O mundo está sem antibióticos, o relatório da OMS confirma

Este artigo foi traduzido e adaptado da OMS

Lançado  pela OMS dia 20 de setembro de 2017 o relatório “Agentes antibacterianos no desenvolvimento clínico – uma análise do cenário de desenvolvimento clínico antibacteriano, incluindo a tuberculose”, mostra uma séria falta de novos antibióticos em desenvolvimento para combater a crescente ameaça de resistência antimicrobiana.

A maioria das drogas atualmente são modificações de classes existentes de antibióticos e são apenas soluções de curto prazo. O relatório encontrou poucas opções de tratamento potenciais para as infecções resistentes a antibióticos identificadas como sendo a maior ameaça para a saúde pela OMS, incluindo a tuberculose resistente a medicamentos que mata cerca de 250 mil pessoas por ano.

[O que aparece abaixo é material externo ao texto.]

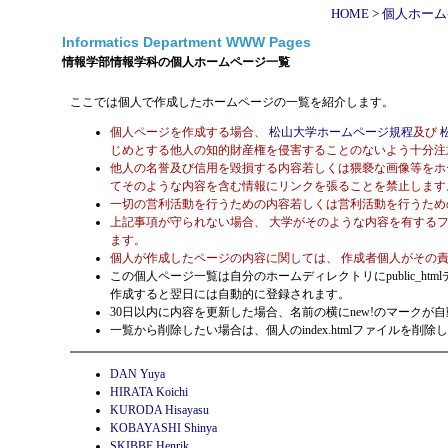
HOME
>
個人ホーム
Informatics Department WWW Pages
情報学部情報学科の個人ホームページ一覧
ここでは個人で作成したホームページの一覧を紹介します。
個人ページを作成する場合、
松山大学ホームページ規程
及び
じめとする他人の知的財産権を侵害することのないよう十分注
他人の名誉及び信用を毀損する内容若しくは猥褻な画像等をホ
てそのような内容を含む情報にリンクを張ることを禁止します
一切の営利活動を行うための内容若しくは営利活動を行うため
上記事項が守られない場合、 大学がそのような内容を有する
ます。
個人が作成したページの内容に関しては、 作成者個人がその
この個人ページ一覧は自分のホームディレクトリにpublic_htmlデ
作成すると翌日には自動的に登録されます。
30日以内に内容を更新した場合、名前の横にnew!のマークが
一覧から削除したい場合は、個人のindex.htmlファイルを削除
DAN Yuya
HIRATA Koichi
KURODA Hisayasu
KOBAYASHI Shinya
SKIBBE Henrik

“A resistência antimicrobiana é uma emergência de saúde global que compromete seriamente o progresso na medicina moderna”, diz o Dr. Tedros Adhanom Ghebreyesus, diretor-geral da OMS. “Exisresistencia a antibioticoste uma necessidade urgente de mais investimentos em pesquisa e desenvolvimento para infecções resistentes a antibióticos, incluindo tuberculose, caso contrário, seremos forçados a voltar a um momento em que as pessoas temessem infecções comuns”.

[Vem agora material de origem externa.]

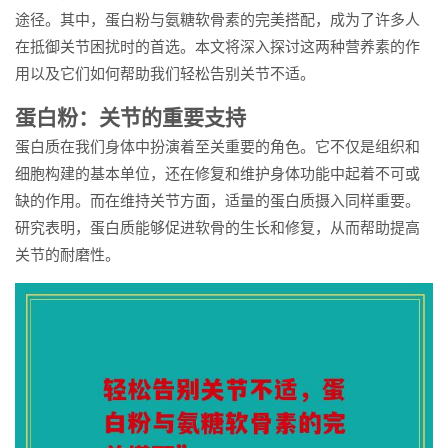
途径。其中，蛋白粉与氨糖软骨素的完美搭配，成为了许多人
在抵御关节困扰时的首选。本文将深入探讨这两种营养素的作
用以及它们如何帮助我们轻松告别关节不适。
蛋白粉：关节的重要支持
蛋白质在我们身体中扮演着至关重要的角色。它不仅是组织和
细胞构建的基本单位，还在修复和维护身体功能中起着不可或
缺的作用。而在维持关节方面，适量的蛋白质摄入同样重要。
研究表明，蛋白质能够促进软骨的生长和修复，从而帮助提高
关节的耐磨性。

Além da tuberculose multirresistente, a OMS identificou 12 classes de agentes patogênicos prioritários – alguns deles causando infecções comuns, como pneumonia ou infecções do trato urinário – que são cada vez mais resistentes aos antibióticos existentes e urgentemente precisam de novos tratamentos.

O relatório identifica 51 novos antibióticos e biológicos em desenvolvimento clínico para tratar patógenos prioritários resistentes aos antibióticos, porém apenas 8 são classificadas pela OMS como tratamentos inovadores que agregam valor ao atual arsenal de tratamento de antibióticos.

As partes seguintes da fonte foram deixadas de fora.